Um, you can use the available tools from the cloud providers. So like Azure dev slop, well, they have lots of good things going there. Um, and if you have really good people in your dev teams, some dev teams are just one person effectively, um, can be unicorns out there. They can do all of this together, but the kind of fundamental learning from us, if that security is not free, it comes at a cost. And for us as a big company, it was quite a needed to focus our attention on AppSec as a separate domain at first, and now spreading the same thinking to other parts of, of, uh, of security. So this is how we managed the managing directors, uh, and also how to give advice to the, um, to the ops teams. This is, uh, what we call, um, uh, the security maturity index, um, and all of the services I visualized and indexes they're carefully crafted for different complex to make sure they are relevant and give proper guidance.

00:23:13

So when they perform well, there is no need for actions, like indicated here in this smiley, so that this is two services, basically the one on top as well. The one on the bottom has some issues. And it's important to try to contextualize this, uh, depending on the, uh, on the audience you do have available, it's when it performed, well, there are no need for actions. You don't have to do anything as the MD or the team you are doing well on the bottom. Uh, they are having some issues and the kind of tools that we have provided them with gives them some clue where to look. So some of this might be a management issue. Maybe they haven't spent enough money. Maybe they don't, maybe they need some, some skills, um, uh, maybe they need just some love and affection. So it's remarkable. Um, uh, in our research, how much just paying attention, uh, matters, just see people and, um, and be there for them.

00:24:10

So when you, in the audience who are mentors, um, some of you get lots of questions from your sales and marketing that you need to have certification a or B or C. Well, this entire model is data driven.

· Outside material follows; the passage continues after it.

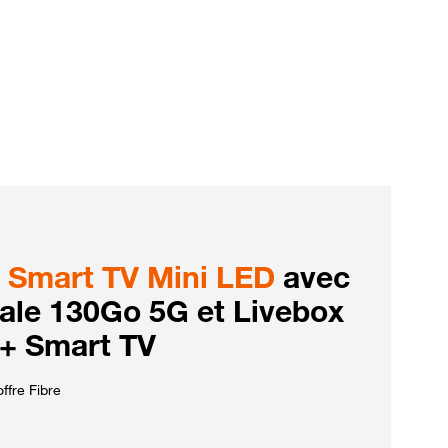
Smart TV Mini LED
avec
iale 130Go 5G et Livebox
 + Smart TV
ffre Fibre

And this, um, the process is basically produces the data in a systemic way, dynamically, basically everyday. So this data is then used as evidence for auditors, that the processes are actually functional and adhere to it. So remember this w if you, if you really are on to certifications and all that stuff, you have a choice. You don't have to have the stressful, uh, preparation sessions that most people are used to, uh, where you have to flap your arms again, and then ask everybody to conform to the processes. At least when your is here, um, you can just make the processes, produce data that validates that they work.

00:25:03

And this is how we have chosen to do it, especially in one of our models that I'm very proud of. It's the best in the cloud delivery model. And if you search for that bird on YouTube, you can find a brilliant video of one of my colleagues would explain that in more detail. So if you remember from the start, are your people empowered? Are your people enabled and have you embedded and ensured that two above, this is part of our learnings. And we really hope that you are still curious, there's much more data and research for you to enjoy if you would care to do that. Um, and we're also, um, publishing more research in this field, uh, as we will progress, if any of you would like to make contact with either me or some of my colleagues, we are always willing to share.

00:25:51

Uh, and, um, as a final thing, remember the Qualcomm, the Quakers are not territorial. They are happy to share space, food and shelter. We need to be more like walkers. So we're all in this together. Both developers, security personnel and operations personnel. Uh, but since we are all territorial, it doesn't make sense that only one of us decides to does it. So, um, we have to get over, uh, our very, uh, internal, uh, language, and we have to start communicating in the same language and work better together. Thank you for your time. And I hope you have enjoyed this, uh, this talk.